What to produce. Copy out the records in full, word for word, without pictures.
START Material for this exercise
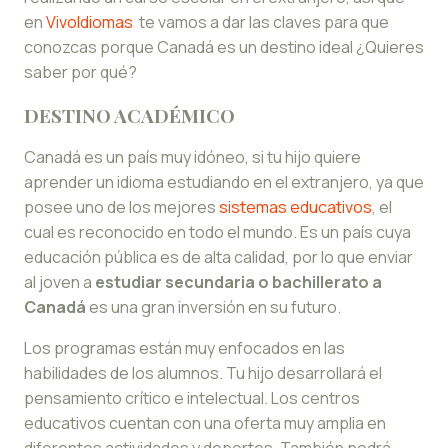
en
VivoIdiomas
te vamos a dar las claves para que
conozcas porque Canadá es un destino ideal ¿Quieres
saber por qué?
DESTINO ACADÉMICO
Canadá es un país muy idóneo, si tu hijo quiere
aprender un idioma estudiando en el extranjero, ya que
posee uno de los mejores
sistemas educativos
, el
cual es reconocido en todo el mundo. Es un país cuya
educación pública es de alta calidad, por lo que enviar
al joven a
estudiar secundaria o bachillerato a
Canadá
es una gran inversión en su futuro.
Los programas están muy enfocados en las
habilidades de los alumnos. Tu hijo desarrollará el
pensamiento crítico e intelectual. Los centros
educativos cuentan con una oferta muy amplia en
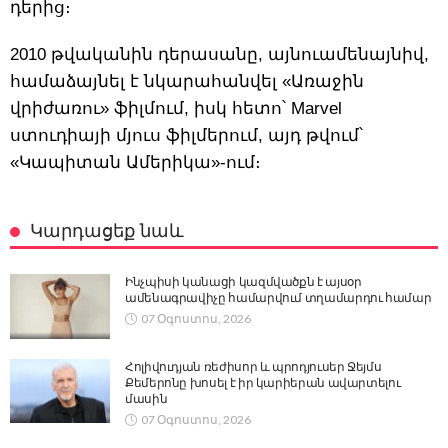
դերից։
2010 թվականին դերասանը, այնուամենայնիվ,
համաձայնել է նկարահանվել «Առաջին
վրիժառու» ֆիլմում, իսկ հետո՝ Marvel
ստուդիայի մյուս ֆիլմերում, այդ թվում՝
«Կապիտան Ամերիկա»-ում։
Կարդացեք նաև
Ինչպիսի կանացի կազմվածքն է այսօր
ամենագրավիչը համարվում տղամարդու համար
07 Օգոստոս, 2026
Հոլիվուդյան ռեժիսոր և պրոդյուսեր Ջեյմս
Քեմերոնը խոսել է իր կարիերան ավարտելու
մասին
07 Օգոստոս, 2026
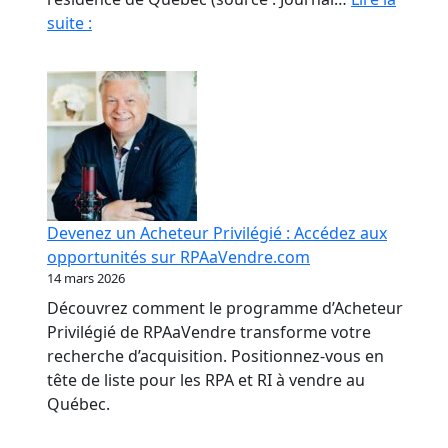
Fraude
suite :
en
RPA
:
La
paperasse
et
l’opacité,
meilleures
Devenez un Acheteur Privilégié : Accédez aux
amies
opportunités sur RPAaVendre.com
des
14 mars 2026
fraudeurs
Découvrez comment le programme d’Acheteur
Privilégié de RPAaVendre transforme votre
recherche d’acquisition. Positionnez-vous en
tête de liste pour les RPA et RI à vendre au
Québec.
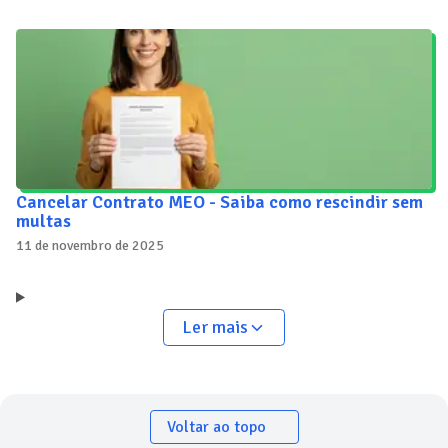
Cancelar Contrato MEO - Saiba como rescindir sem
multas
11 de novembro de 2025
Ler mais
Voltar ao topo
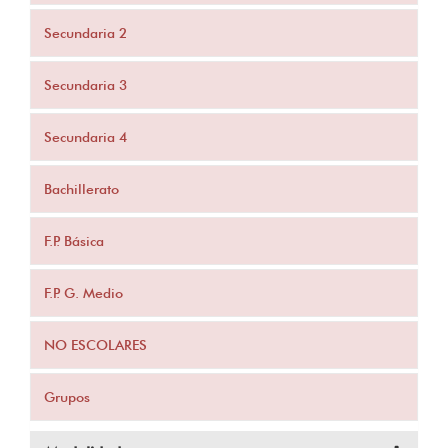
Secundaria 2
Secundaria 3
Secundaria 4
Bachillerato
F.P. Básica
F.P. G. Medio
NO ESCOLARES
Grupos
END Material for this exercise
Written reply.
en
VivoIdiomas
te vamos a dar las claves para que
conozcas porque Canadá es un destino ideal ¿Quieres
saber por qué?
DESTINO ACADÉMICO
Canadá es un país muy idóneo, si tu hijo quiere
aprender un idioma estudiando en el extranjero, ya que
posee uno de los mejores
sistemas educativos
, el
cual es reconocido en todo el mundo. Es un país cuya
educación pública es de alta calidad, por lo que enviar
al joven a
estudiar secundaria o bachillerato a
Canadá
es una gran inversión en su futuro.
Los programas están muy enfocados en las
habilidades de los alumnos. Tu hijo desarrollará el
pensamiento crítico e intelectual. Los centros
educativos cuentan con una oferta muy amplia en
դերից։
2010 թվականին դերասանը, այնուամենայնիվ,
համաձայնել է նկարահանվել «Առաջին
վրիժառու» ֆիլմում, իսկ հետո՝ Marvel
ստուդիայի մյուս ֆիլմերում, այդ թվում՝
«Կապիտան Ամերիկա»-ում։
Կարդացեք նաև
Ինչպիսի կանացի կազմվածքն է այսօր
ամենագրավիչը համարվում տղամարդու համար
07 Օգոստոս, 2026
Հոլիվուդյան ռեժիսոր և պրոդյուսեր Ջեյմս
Քեմերոնը խոսել է իր կարիերան ավարտելու
մասին
07 Օգոստոս, 2026
Fraude
suite :
en
RPA
:
La
paperasse
et
l’opacité,
meilleures
Devenez un Acheteur Privilégié : Accédez aux
amies
opportunités sur RPAaVendre.com
des
14 mars 2026
fraudeurs
Découvrez comment le programme d’Acheteur
Privilégié de RPAaVendre transforme votre
recherche d’acquisition. Positionnez-vous en
tête de liste pour les RPA et RI à vendre au
Québec.
Cancelar Contrato MEO - Saiba como rescindir sem
multas
11 de novembro de 2025
Ler mais
Voltar ao topo
Secundaria 2
Secundaria 3
Secundaria 4
Bachillerato
F.P. Básica
F.P. G. Medio
NO ESCOLARES
Grupos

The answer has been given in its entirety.